As Cyborg ceased his cannoning, an impossible blackness blossomed in his armor from which Raven erupted. Ribbons of ether trailed from her fingers. "Azarath, Metrion, Zinthos!" she cried, and struck Robin with a pile driver of pure thought. Robin flew back, leaving Raven time to turn to Cyborg and remark, "You couldn't talk him down?"
"He tore open my tank," he said.
"So, 'no,' then."
Cyborg knocked her aside and took the full force of Robin's retaliation. Red bolts hammered his armor, smashing him back into the CUTTER's grille. Raven saw Robin streaking at her in a flash of red. She pulled her soul-self around her in time to ward against his fiery punch. The force of the blow rattled her inside and out.
Cringing, Raven tried to gather her focus. "Robin," she said, gasping as his next punch struck her bubble, "snap out of it. Even you have to see—"
"The only thing I see is a poor taste in teammates," Robin shot back. The bubble shattered beneath his fist. Raven cried at the psychic backlash. Then she yelped as Robin's grasp twisted her cloak. He drew their faces together and shouted, "You people were the worst mistake of my life.
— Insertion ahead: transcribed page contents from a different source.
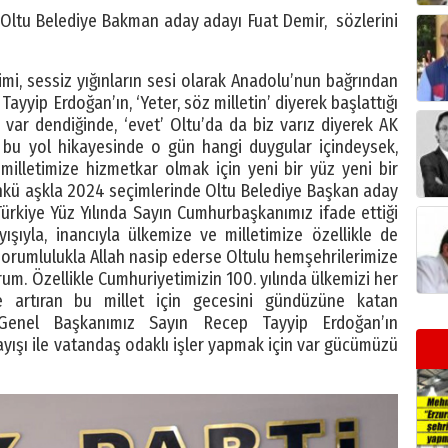
) Oltu Belediye Bakman aday adayı Fuat Demir, sözlerini
mi, sessiz yığınların sesi olarak Anadolu’nun bağrından
Tayyip Erdoğan’ın, ‘Yeter, söz milletin’ diyerek başlattığı
ar dendiğinde, ‘evet’ Oltu’da da biz varız diyerek AK
ız bu yol hikayesinde o gün hangi duygular içindeysek,
illetimize hizmetkar olmak için yeni bir yüz yeni bir
günkü aşkla 2024 seçimlerinde Oltu Belediye Başkan aday
ürkiye Yüz Yılında Sayın Cumhurbaşkanımız ifade ettiği
yışıyla, inancıyla ülkemize ve milletimize özellikle de
sorumlulukla Allah nasip ederse Oltulu hemşehrilerimize
um. Özellikle Cumhuriyetimizin 100. yılında ülkemizi her
 artıran bu millet için gecesini gündüzüne katan
enel Başkanımız Sayın Recep Tayyip Erdoğan’ın
ayışı ile vatandaş odaklı işler yapmak için var gücümüzü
I should have known I couldn't trust any of your kind."
A green leopard pounced on Robin, knocking him away from Raven. Robin fell on his back and kept the snarling cat at bay with one hand. The cat shrank back into a gangly boy, who crouched on Robin's chest with a pleading expression. "Dude, this is nuts," Beast Boy simpered. "You can't seriously think—"
Robin batted Beast Boy off. He snarled and stood to watch Cyborg catch Beast Boy. Cyborg set the changeling down, and then stood with Raven against Robin's glare. "You people are pathetic," spat Robin.
"Even you knew where to draw a line, Robin," Cyborg said. "What you did to Control Freak and Jonny Rancid was way out of line. But what you did to Superboy…"
Beast Boy stood tall, and hoped that no one could hear the terror in his voice when he said, "You're the reason we're a team."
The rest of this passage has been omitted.